The time constant of ventricular relaxation (tau) is a quantitative measure of diastolic performance requiring intraventricular pressure recording. This study validates in humans an equation relating tau to left ventricular pressure at peak -dP/dt (P0), pressure at mitral valve opening (PMV), and isovolumic relaxation time (IVRTinv). The clinically obtainable parameters peak systolic blood pressure (Ps), mean left atrial pressure (PLA), and Doppler-derived IVRT (IVRTDopp) are then substituted into this equation to obtain tau Dopp noninvasively.
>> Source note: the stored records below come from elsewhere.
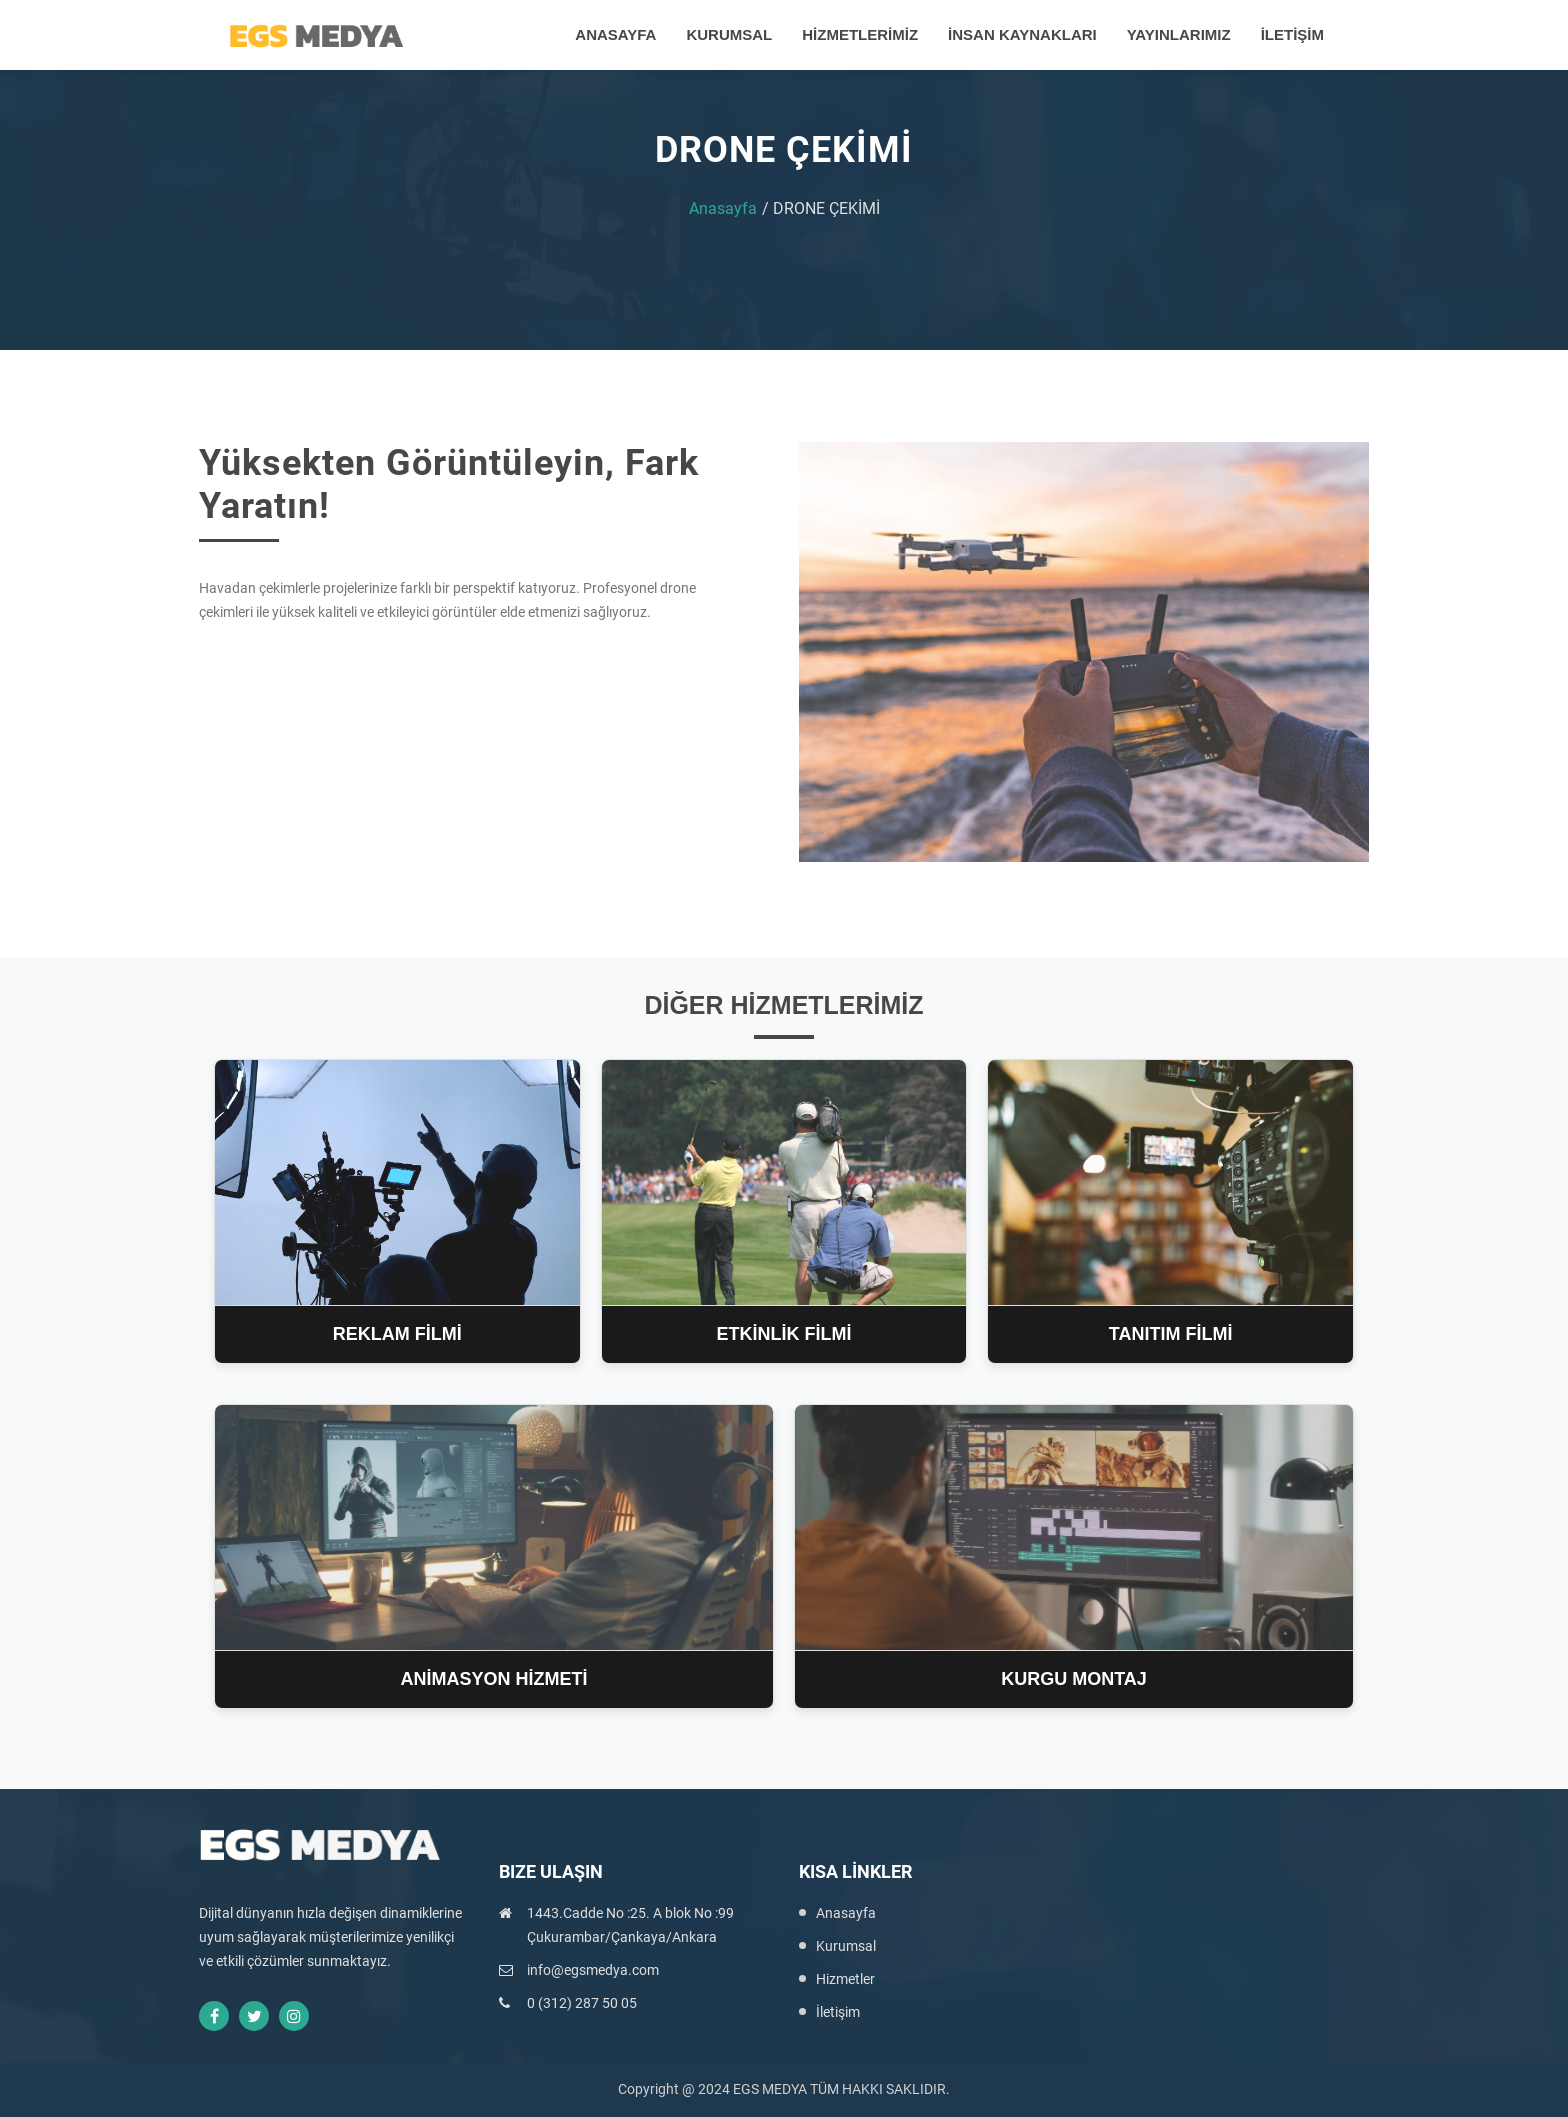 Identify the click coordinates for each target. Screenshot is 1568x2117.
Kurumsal (846, 1946)
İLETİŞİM (1292, 34)
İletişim (838, 2012)
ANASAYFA (615, 34)
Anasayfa (723, 208)
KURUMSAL (729, 34)
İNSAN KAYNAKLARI (1022, 34)
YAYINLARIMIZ (1179, 34)
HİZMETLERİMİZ (860, 34)
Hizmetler (845, 1979)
High-fidelity left atrial and left ventricular pressure recordings with simultaneous Doppler by transesophageal echocardiography were obtained from 11 patients during cardiac surgery. Direct curve fitting to the left ventricular pressure trace by Levenberg-Marquardt regression assuming a zero asymptote generated tau LM, the "gold standard" against which tau calc (IVRT inv/[ln(P0)-ln(PMV)]) and tau Dopp [IVRTDopp/[ln(Ps)-ln(PLA)]] were compared. For 123 cycles analyzed in 18 hemodynamic states, mean tau LM was 53.8 +/- 12.9 ms. tau calc (51.5 +/- 11 ms) correlated closely with this standard (r = .87, SEE = 5.5 ms). Noninvasive tau Dopp (43.8 +/- 11 ms) underestimated tau LM but exhibited close linear correlation (n = 88, r = .75, SEE = 7.5 ms). Substituting PLA = 10 mm Hg into the equation yielded tau 10 (48.7 +/- 15 ms), which also closely correlated with the standard (r = .62, SEE = 11.6 ms). The previously obtained analytical expression relating IVRT, invasive pressures, and tau is valid in humans. Furthermore, a more clinically obtainable, noninvasive method of obtaining tau also closely predicts this important measure of diastolic function.